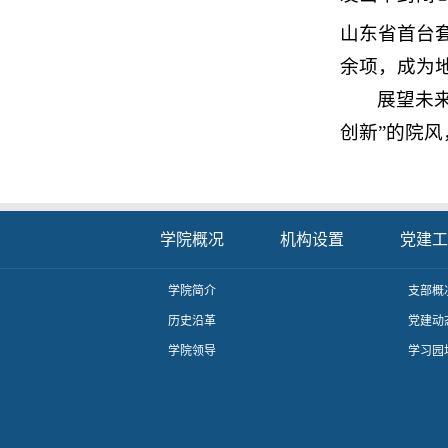
山东省首台
余项，成为
展望未
创新”的院
学院概况
机构设置
党建工
学院简介
支部概
历史沿革
党建动
学院领导
学习园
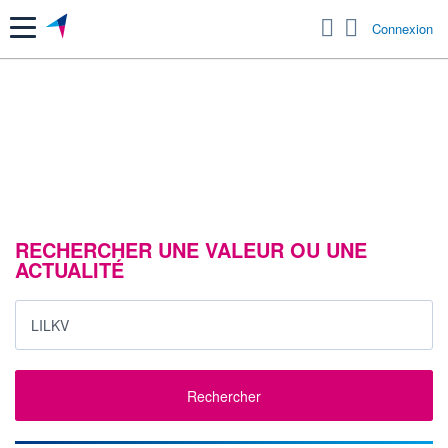
Menu
Connexion
RECHERCHER UNE VALEUR OU UNE
ACTUALITÉ
Rechercher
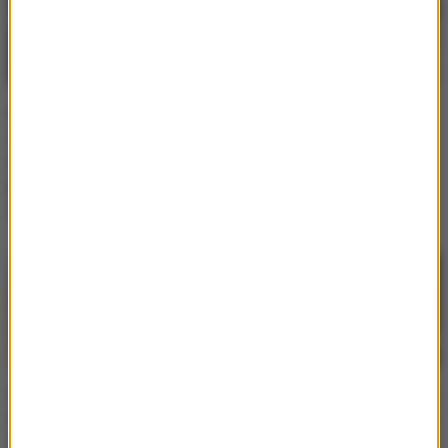
Eminem na weselu córki
Eminem obchodzi 50.
zatańczył pierwszy
urodziny! Kim jest znany
taniec! Zobacz, kto
na całym świecie Slim
jeszcze pojawił się na
Shady?
imprezie
Córka Eminema wrzuciła
Córka Eminema pokazała
nowe zdjęcie. Internauci
zdjęcie z chłopakiem. 25-
widzą uderzające
latka zachwyca urodą!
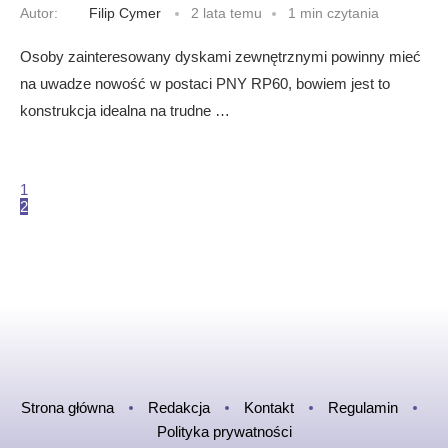
Autor:
Filip Cymer
2 lata temu
1 min czytania
Osoby zainteresowany dyskami zewnętrznymi powinny mieć
na uwadze nowość w postaci PNY RP60, bowiem jest to
konstrukcja idealna na trudne …
1
2
Strona główna
Redakcja
Kontakt
Regulamin
Polityka prywatności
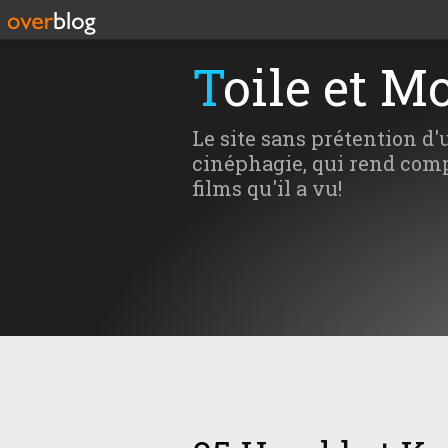
Toile et M
Le site sans prétention d'
cinéphagie, qui rend comp
films qu'il a vu!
____
Every entry should come back exactly as written, only without images.

▸ ANSWER TO THE PROBLEM:
山东省首台
余项，成为
展望未
创新”的院
学院概况
机构设置
党建工
学院简介
支部概
历史沿革
党建动
学院领导
学习园
Menu
Connexion
RECHERCHER UNE VALEUR OU UNE
ACTUALITÉ
Rechercher
Eminem na weselu córki
Eminem obchodzi 50.
zatańczył pierwszy
urodziny! Kim jest znany
taniec! Zobacz, kto
na całym świecie Slim
jeszcze pojawił się na
Shady?
imprezie
Córka Eminema wrzuciła
Córka Eminema pokazała
nowe zdjęcie. Internauci
zdjęcie z chłopakiem. 25-
widzą uderzające
latka zachwyca urodą!
Autor:
Filip Cymer
2 lata temu
1 min czytania
Osoby zainteresowany dyskami zewnętrznymi powinny mieć
na uwadze nowość w postaci PNY RP60, bowiem jest to
konstrukcja idealna na trudne …
1
2
Strona główna
Redakcja
Kontakt
Regulamin
Polityka prywatności
Toile et M
Le site sans prétention d'
cinéphagie, qui rend comp
films qu'il a vu!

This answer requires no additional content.